Brief ▸ Wherever the string "krátké" shows up in the records below, return that line.

Saved entries:

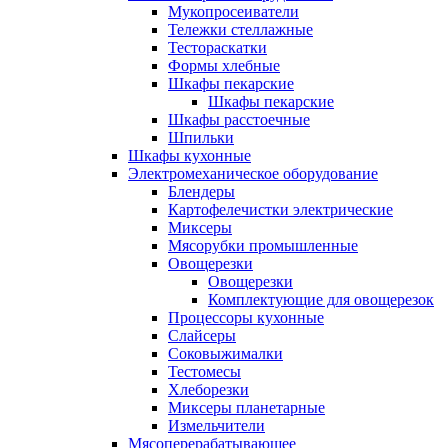
Мукопросеиватели
Тележки стеллажные
Тестораскатки
Формы хлебные
Шкафы пекарские
Шкафы пекарские
Шкафы расстоечные
Шпильки
Шкафы кухонные
Электромеханическое оборудование
Блендеры
Картофелечистки электрические
Миксеры
Мясорубки промышленные
Овощерезки
Овощерезки
Комплектующие для овощерезок
Процессоры кухонные
Слайсеры
Соковыжималки
Тестомесы
Хлеборезки
Миксеры планетарные
Измельчители
Мясоперерабатывающее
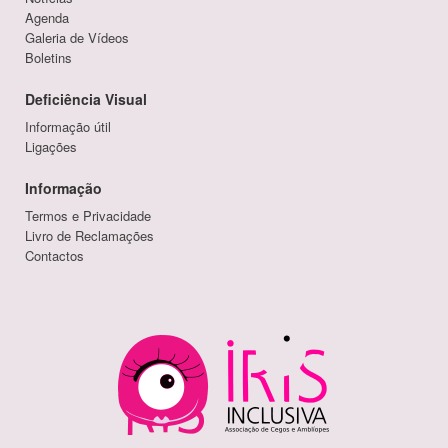
Agenda
Galeria de Vídeos
Boletins
Deficiência Visual
Informação útil
Ligações
Informação
Termos e Privacidade
Livro de Reclamações
Contactos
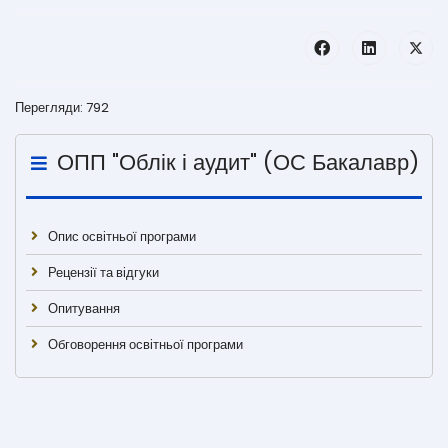
Перегляди: 792
ОПП "Облік і аудит" (ОС Бакалавр)
Опис освітньої програми
Рецензії та відгуки
Опитування
Обговорення освітньої програми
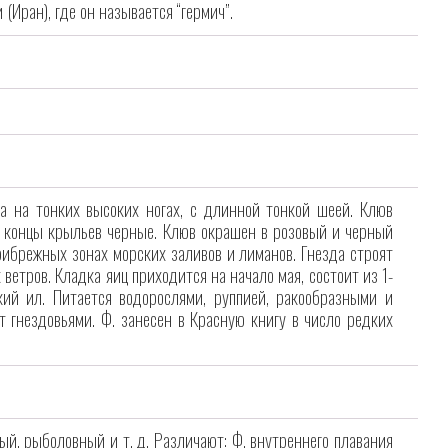
(Иран), где он называется “гермич”.
а на тонких высоких ногах, с длинной тонкой шеей. Клюв
х, концы крыльев черные. Клюв окрашен в розовый и черный
прибрежных зонах морских заливов и лиманов. Гнезда строят
ветров. Кладка яиц приходится на начало мая, состоит из 1-
ий ил. Питается водорослями, руппией, ракообразными и
т гнездовьями. Ф. занесен в Красную книгу в число редких
ый, рыболовный и т. д. Различают: Ф. внутреннего плавания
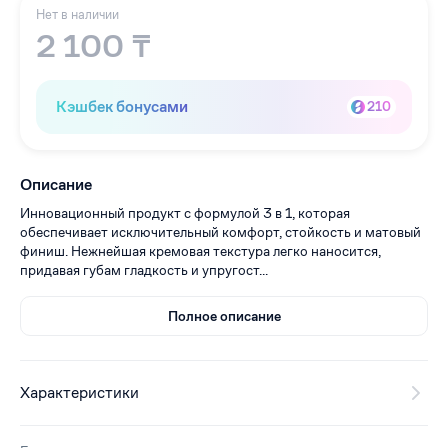
Нет в наличии
2 100 ₸
Кэшбек бонусами
210
Описание
Инновационный продукт с формулой 3 в 1, которая
обеспечивает исключительный комфорт, стойкость и матовый
финиш. Нежнейшая кремовая текстура легко наносится,
придавая губам гладкость и упругост...
Полное описание
Характеристики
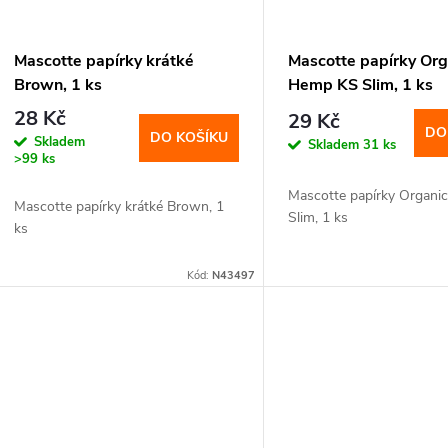
Mascotte papírky krátké
Mascotte papírky Org
Brown, 1 ks
Hemp KS Slim, 1 ks
28 Kč
29 Kč
DO
DO KOŠÍKU
Skladem
Skladem
31 ks
>99 ks
Mascotte papírky Organ
Mascotte papírky krátké Brown, 1
Slim, 1 ks
ks
Kód:
N43497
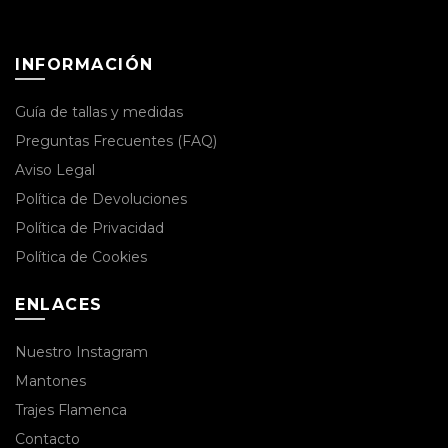
INFORMACIÓN
Guía de tallas y medidas
Preguntas Frecuentes (FAQ)
Aviso Legal
Política de Devoluciones
Política de Privacidad
Política de Cookies
ENLACES
Nuestro Instagram
Mantones
Trajes Flamenca
Contacto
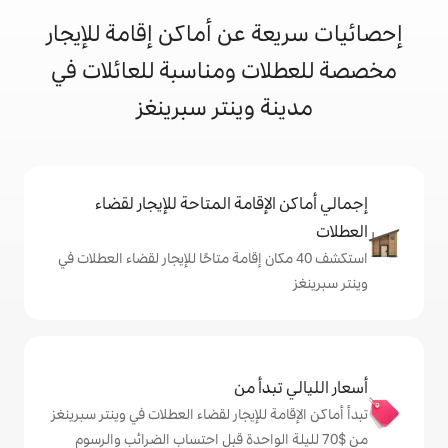
 عن أماكن إقامة للإيجار
ت ومناسبة للعائلات في
 وينتر سبرينغز
إقامة المتاحة للإيجار لقضاء
 40 مكان إقامة متاحًا للإيجار لقضاء العطلات في
دأ من
 للإيجار لقضاء العطلات في وينتر سبرينغز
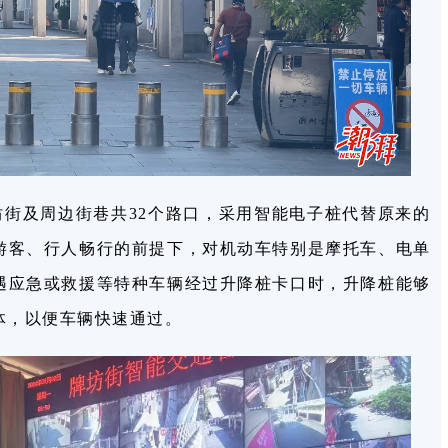
街及周边街巷共32个路口，采用智能电子桩代替原来的
游客、行人畅行的前提下，对机动车特别是摩托车、电单
遇应急或救援等特种车辆经过升降桩卡口时，升降桩能够
体，以便车辆快速通过。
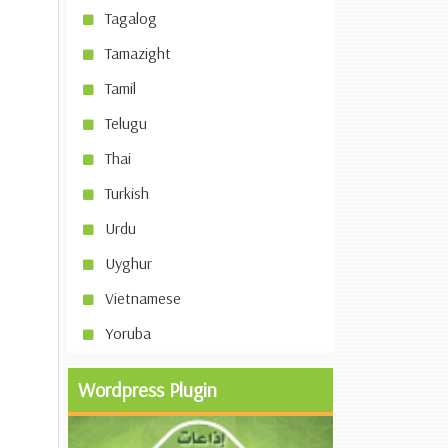
Tagalog
Tamazight
Tamil
Telugu
Thai
Turkish
Urdu
Uyghur
Vietnamese
Yoruba
Wordpress Plugin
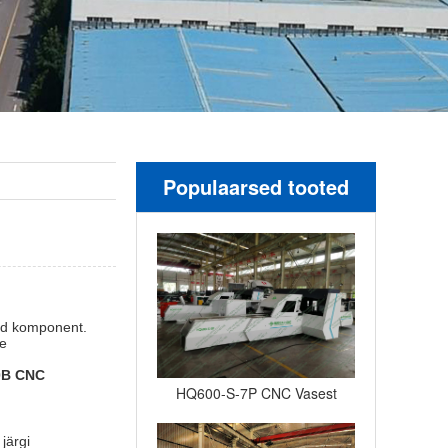
Populaarsed tooted
tud komponent.
te
0B CNC
HQ600-S-7P CNC Vasest
siini mulgustamiseks
järgi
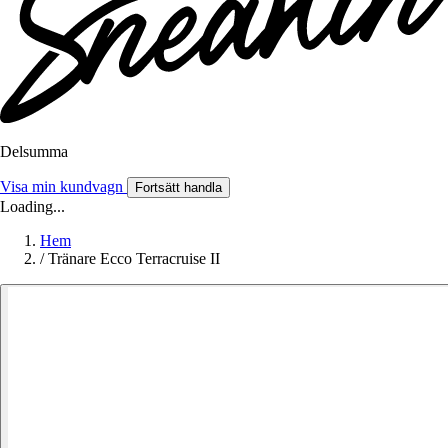
Delsumma
Visa min kundvagn
Fortsätt handla
Loading...
Hem
/
Tränare Ecco Terracruise II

Solution for this task ▸
Mascotte papírky krátké
Mascotte papírky krátké Brown, 1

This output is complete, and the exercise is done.